Friday, November 16, 2007
Beowulf is a weak film whose motion capture technique and stereoscopic 3D will distract reviewers and audiences from realizing how empty it is. Director Robert Zemeckis is far more involved with his camera than his characters. Some may mistake Zemeckis use of motion capture as a quest for realism, but it's not. Motion capture is just a way for Zemeckis to exert more control over the film; the problem is that control is a disadvantage in the hands of a second-rate director.
The story is about powerful men who are seduced by evil but who can't admit to their failings. This can be the stuff of great drama, but the film rarely rises beyond a high school production of Macbeth. Instead of Zemeckis burrowing into his characters and providing them with conflicting needs and desires, they succumb all too easily. While they are eventually forced to confront their sins, they never feel the full weight of them.
Zemeckis uses motion capture for two reasons. One is to avoid going on location and the other to give him increased freedom with the camera. Neither reason justifies the effort involved.
Locations inform an actor's performance. Lawrence of Arabia would not be the same film if it was shot on a soundstage, unless you believe that the desert heat, the great expanse and the sand that gets blown into every crevice and orifice did not influence the performances. For all of Zemeckis's obsession with skin pores, body hair and saliva, he hasn't bothered to show the breath of characters when they are standing in the snow.

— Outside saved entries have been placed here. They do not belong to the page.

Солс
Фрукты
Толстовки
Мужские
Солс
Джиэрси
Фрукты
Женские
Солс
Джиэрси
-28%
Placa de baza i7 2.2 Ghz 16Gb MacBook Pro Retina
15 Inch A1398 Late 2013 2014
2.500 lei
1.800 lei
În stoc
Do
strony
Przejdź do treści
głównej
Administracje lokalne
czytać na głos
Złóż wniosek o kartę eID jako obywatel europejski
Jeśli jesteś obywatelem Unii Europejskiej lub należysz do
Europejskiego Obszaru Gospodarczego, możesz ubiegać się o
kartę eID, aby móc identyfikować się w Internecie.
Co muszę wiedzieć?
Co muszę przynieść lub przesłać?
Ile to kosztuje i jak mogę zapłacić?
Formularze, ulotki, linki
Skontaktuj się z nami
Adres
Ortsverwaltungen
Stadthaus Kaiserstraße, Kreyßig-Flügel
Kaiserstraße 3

Zemeckis is more besotted with stereoscopic 3D and a computer animated camera than a first year film student. He can't resist throwing things at the audience or using mile-long camera moves. The camera is constantly calling attention to itself, never more so than in the sequence where Beowulf decides to fight Grendel while naked. Besides being questionable from a tactical standpoint, this results in some of the most contrived camera compositions imaginable. While the audience should be getting emotionally involved in the battle, it's constantly distracted by the ways that Zemeckis uses the camera and props to hide Beowulf's genitals. In one shot, Zemeckis hides them behind a sword stuck in the floor, one of many obvious pieces of sexual symbolism sure to raise snickers from the twelve year olds who are the film's target audience.

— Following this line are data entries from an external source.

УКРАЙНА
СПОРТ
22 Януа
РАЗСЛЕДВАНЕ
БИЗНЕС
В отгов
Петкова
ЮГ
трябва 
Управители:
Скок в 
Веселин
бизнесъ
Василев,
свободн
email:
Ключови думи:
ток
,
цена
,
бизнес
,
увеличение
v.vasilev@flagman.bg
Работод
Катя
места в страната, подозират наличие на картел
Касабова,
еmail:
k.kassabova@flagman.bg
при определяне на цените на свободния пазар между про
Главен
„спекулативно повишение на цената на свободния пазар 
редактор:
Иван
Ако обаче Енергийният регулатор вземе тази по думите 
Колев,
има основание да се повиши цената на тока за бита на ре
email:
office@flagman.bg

While debates about motion capture and the relative success of it in this film will dominate the discussion, it's a pointless argument. Had the technical work been flawless, convincing the audience that they were watching flesh and blood creatures on the screen, it would not compensate for the fact that Beowulf is a colossally dumb movie. The characters are so simplistic, the drama so uninvolving, the direction so crass that no technique could elevate this film beyond mediocrity.
Compare the flight of arrows in this film to that of Olivier's Henry V. Compare the battle scenes with Eisenstein's Alexander Nevsky. Compare the monsters to those in Peter Jackson's The Lord of the Rings. Compare the complexity of the characters with George Stevens' Shane. In every case, Zemeckis falls short and by a wide margin.
What's going to kill this kind of film making is that reputable actors will avoid it like the plague. Anthony Hopkins and John Malkovich should be horrified with the results. No one will equate their "performances" in Beowulf with films where these actors appear in the flesh. Why would performers concerned with their reputations lend themselves to a process that doesn't present them at their best?
There will be debates as to whether this film is animated or not. Should it be eligible for the Best Animated Film Oscar? Let the debate rage, but I won't bother with it. A film like Beowulf is a waste of time regardless of how you classify it. Technique and novelty are never enough; they're just distractions that eventually lose their appeal. I demand more from movies than skin pores, big camera moves and spears pointed at my nose. A movie should have a heart and a mind, and Beowulf has neither.